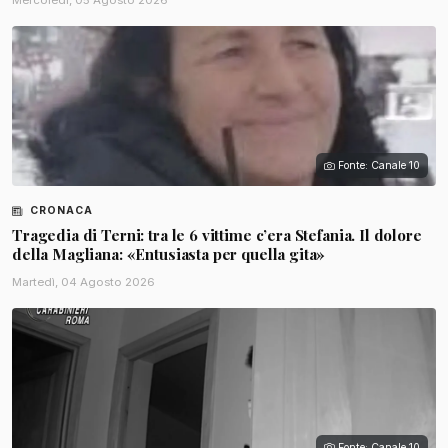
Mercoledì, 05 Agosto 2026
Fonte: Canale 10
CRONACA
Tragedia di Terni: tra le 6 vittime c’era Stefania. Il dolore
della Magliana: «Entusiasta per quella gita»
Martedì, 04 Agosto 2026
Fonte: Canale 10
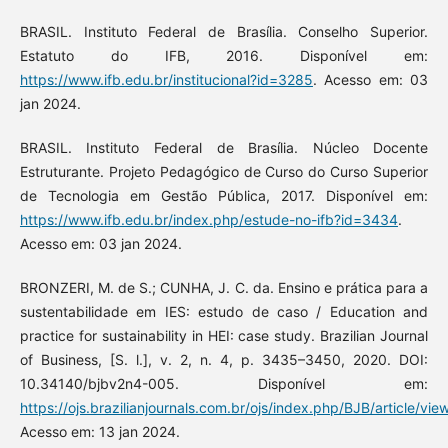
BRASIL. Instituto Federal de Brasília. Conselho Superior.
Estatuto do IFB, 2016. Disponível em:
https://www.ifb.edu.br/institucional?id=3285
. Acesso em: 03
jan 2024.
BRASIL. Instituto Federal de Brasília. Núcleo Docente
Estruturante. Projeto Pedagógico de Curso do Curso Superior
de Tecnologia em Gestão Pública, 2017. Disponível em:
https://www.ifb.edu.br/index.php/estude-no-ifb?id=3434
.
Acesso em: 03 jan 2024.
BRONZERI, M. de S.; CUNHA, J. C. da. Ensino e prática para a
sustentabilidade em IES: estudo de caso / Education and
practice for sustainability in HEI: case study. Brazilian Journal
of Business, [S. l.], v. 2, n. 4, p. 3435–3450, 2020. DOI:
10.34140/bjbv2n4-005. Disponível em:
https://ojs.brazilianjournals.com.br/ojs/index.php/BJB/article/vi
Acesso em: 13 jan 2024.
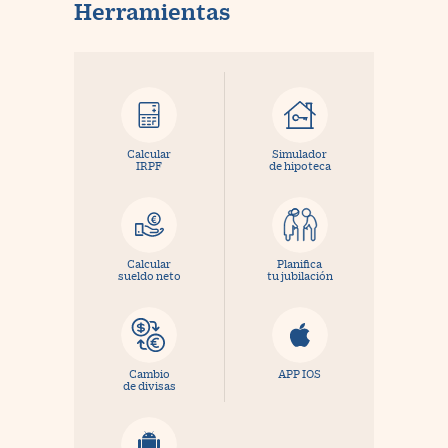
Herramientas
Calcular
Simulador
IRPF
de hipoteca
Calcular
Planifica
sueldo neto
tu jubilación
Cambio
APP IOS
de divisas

--------------------------------

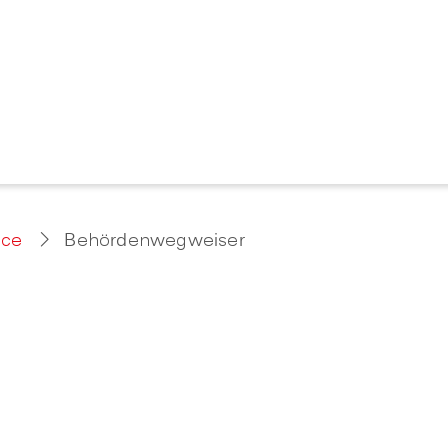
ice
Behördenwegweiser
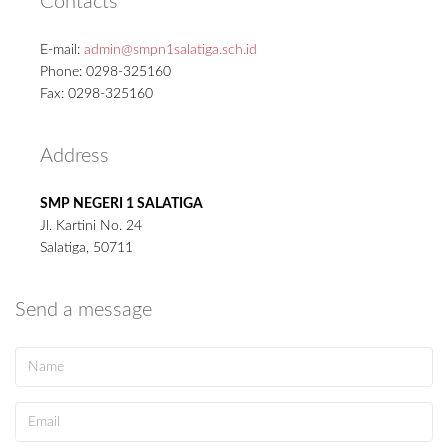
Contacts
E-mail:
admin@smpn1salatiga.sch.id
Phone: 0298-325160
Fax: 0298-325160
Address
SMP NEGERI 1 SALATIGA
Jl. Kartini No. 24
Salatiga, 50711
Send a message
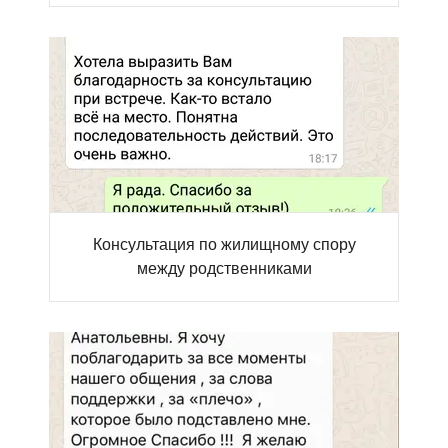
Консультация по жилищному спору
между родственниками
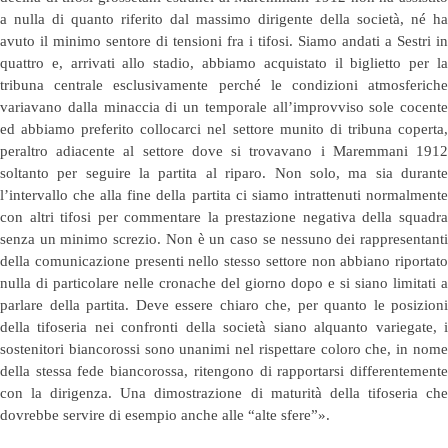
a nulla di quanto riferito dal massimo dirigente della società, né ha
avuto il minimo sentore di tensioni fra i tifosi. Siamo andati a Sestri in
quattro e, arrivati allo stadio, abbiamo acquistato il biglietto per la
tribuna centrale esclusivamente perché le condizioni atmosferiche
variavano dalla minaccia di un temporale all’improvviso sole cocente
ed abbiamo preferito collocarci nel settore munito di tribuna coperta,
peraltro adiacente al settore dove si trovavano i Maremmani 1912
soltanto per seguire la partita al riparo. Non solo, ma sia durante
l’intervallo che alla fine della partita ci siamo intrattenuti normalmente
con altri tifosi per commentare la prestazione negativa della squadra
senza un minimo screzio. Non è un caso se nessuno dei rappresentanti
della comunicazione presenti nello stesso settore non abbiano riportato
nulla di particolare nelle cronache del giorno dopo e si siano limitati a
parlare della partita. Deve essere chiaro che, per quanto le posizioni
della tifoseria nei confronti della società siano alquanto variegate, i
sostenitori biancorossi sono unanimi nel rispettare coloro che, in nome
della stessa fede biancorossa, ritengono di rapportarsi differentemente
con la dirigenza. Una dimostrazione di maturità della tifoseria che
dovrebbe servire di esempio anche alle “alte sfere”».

--------------------------------

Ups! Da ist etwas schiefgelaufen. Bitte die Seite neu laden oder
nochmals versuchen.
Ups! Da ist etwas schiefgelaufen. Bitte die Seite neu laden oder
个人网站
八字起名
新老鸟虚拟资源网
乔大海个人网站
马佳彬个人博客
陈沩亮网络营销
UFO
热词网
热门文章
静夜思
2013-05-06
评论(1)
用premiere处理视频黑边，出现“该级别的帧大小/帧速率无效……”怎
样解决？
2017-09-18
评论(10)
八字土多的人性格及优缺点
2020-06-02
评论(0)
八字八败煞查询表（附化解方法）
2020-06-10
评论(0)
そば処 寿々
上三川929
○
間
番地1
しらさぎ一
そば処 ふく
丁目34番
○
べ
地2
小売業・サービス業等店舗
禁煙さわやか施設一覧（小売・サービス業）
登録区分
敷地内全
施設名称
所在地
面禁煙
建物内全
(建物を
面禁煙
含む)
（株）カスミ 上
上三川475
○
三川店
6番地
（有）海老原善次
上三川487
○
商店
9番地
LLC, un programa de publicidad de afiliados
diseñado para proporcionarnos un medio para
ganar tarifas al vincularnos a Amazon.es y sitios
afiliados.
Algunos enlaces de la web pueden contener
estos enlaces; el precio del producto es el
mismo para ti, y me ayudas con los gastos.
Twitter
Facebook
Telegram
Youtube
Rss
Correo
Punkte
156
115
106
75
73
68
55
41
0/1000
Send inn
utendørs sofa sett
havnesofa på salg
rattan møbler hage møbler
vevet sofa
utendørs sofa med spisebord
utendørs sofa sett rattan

--------------------------------

Exercise objective:
Please count the lines in the data that include the word "abbiamo" and report the number by itself.

Task response:
2